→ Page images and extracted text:
=-=-=-=-=

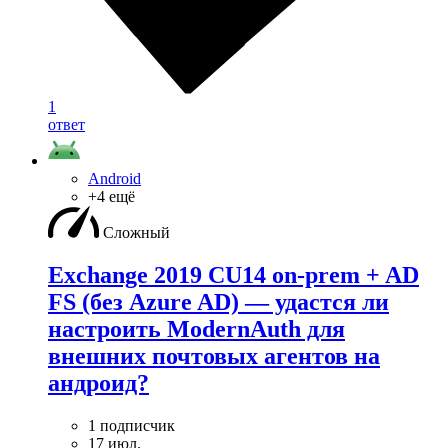
1
ответ
Android
+4 ещё
Сложный
Exchange 2019 CU14 on-prem + AD
FS (без Azure AD) — удаcтся ли
настроить ModernAuth для
внешних почтовых агентов на
андроид?
1 подписчик
17 июл.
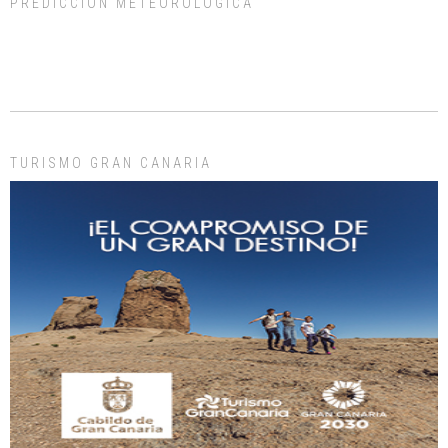
PREDICCIÓN METEOROLÓGICA
ADOPCIÓN URGENTE GATA TEROR GRAN CANARIA
El ayuntamiento se va a llevar a Los Gatos callejeros de la zona los próximos
días, ella incluida...
Leales.org » Gran Canaria
|
9.7.2025
TURISMO GRAN CANARIA
Gato manso encontrado
Este gato macho ha aparecido en la calle hace menos de un mes, es muy
manso y extremadamente cari...
Leales.org » Gran Canaria
|
9.7.2025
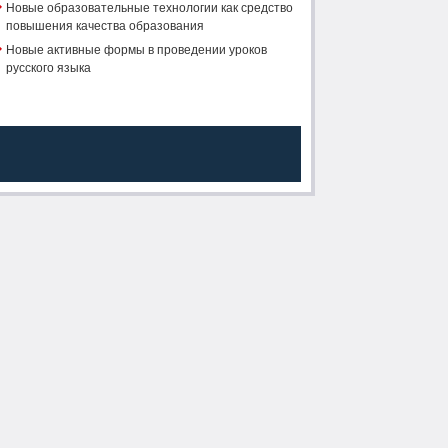
Новые образовательные технологии как средство
повышения качества образования
Новые активные формы в проведении уроков
русского языка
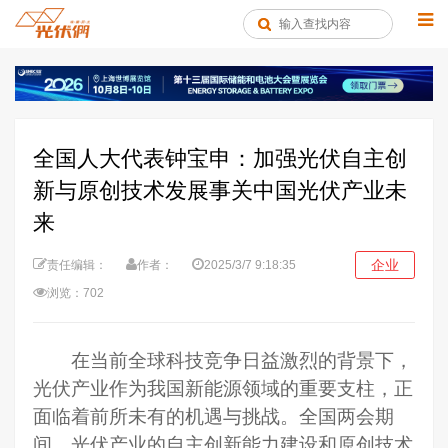
全国人大代表钟宝申：加强光伏自主创
新与原创技术发展事关中国光伏产业未
来
企业
责任编辑：
作者：
2025/3/7 9:18:35
浏览：702
在当前全球科技竞争日益激烈的背景下，
光伏产业作为我国新能源领域的重要支柱，正
面临着前所未有的机遇与挑战。全国两会期
间，光伏产业的自主创新能力建设和原创技术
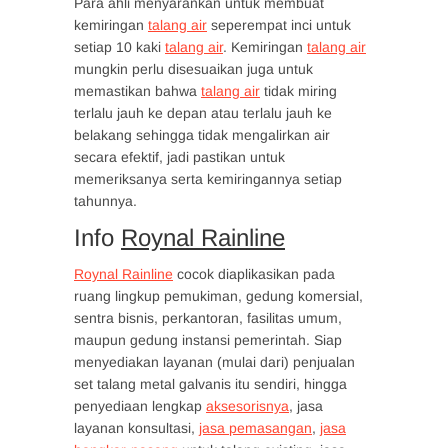
Para ahli menyarankan untuk membuat
kemiringan
talang air
seperempat inci untuk
setiap 10 kaki
talang air
. Kemiringan
talang air
mungkin perlu disesuaikan juga untuk
memastikan bahwa
talang air
tidak miring
terlalu jauh ke depan atau terlalu jauh ke
belakang sehingga tidak mengalirkan air
secara efektif, jadi pastikan untuk
memeriksanya serta kemiringannya setiap
tahunnya.
Info
Roynal Rainline
Roynal Rainline
cocok diaplikasikan pada
ruang lingkup pemukiman, gedung komersial,
sentra bisnis, perkantoran, fasilitas umum,
maupun gedung instansi pemerintah. Siap
menyediakan layanan (mulai dari) penjualan
set talang metal galvanis itu sendiri, hingga
penyediaan lengkap
aksesorisnya
, jasa
layanan konsultasi,
jasa pemasangan
,
jasa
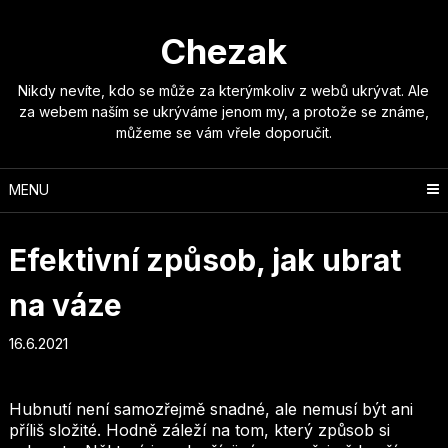
Skip
to
Chezak
content
Nikdy nevíte, kdo se může za kterýmkoliv z webů ukrývat. Ale
za webem naším se ukrýváme jenom my, a protože se známe,
můžeme se vám vřele doporučit.
MENU
Efektivní způsob, jak ubrat
na váze
16.6.2021
Hubnutí není samozřejmě snadné, ale nemusí být ani
příliš složité. Hodně záleží na tom, který způsob si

=-=-=-=-=

Repeat exactly the lines from the first line of the records above through the line containing "ADOPCIÓN URGENTE GATA TEROR GRAN CANARIA", leaving out the pictures.

1
ответ
Android
+4 ещё
Сложный
Exchange 2019 CU14 on-prem + AD
FS (без Azure AD) — удаcтся ли
настроить ModernAuth для
внешних почтовых агентов на
андроид?
1 подписчик
17 июл.
PREDICCIÓN METEOROLÓGICA
ADOPCIÓN URGENTE GATA TEROR GRAN CANARIA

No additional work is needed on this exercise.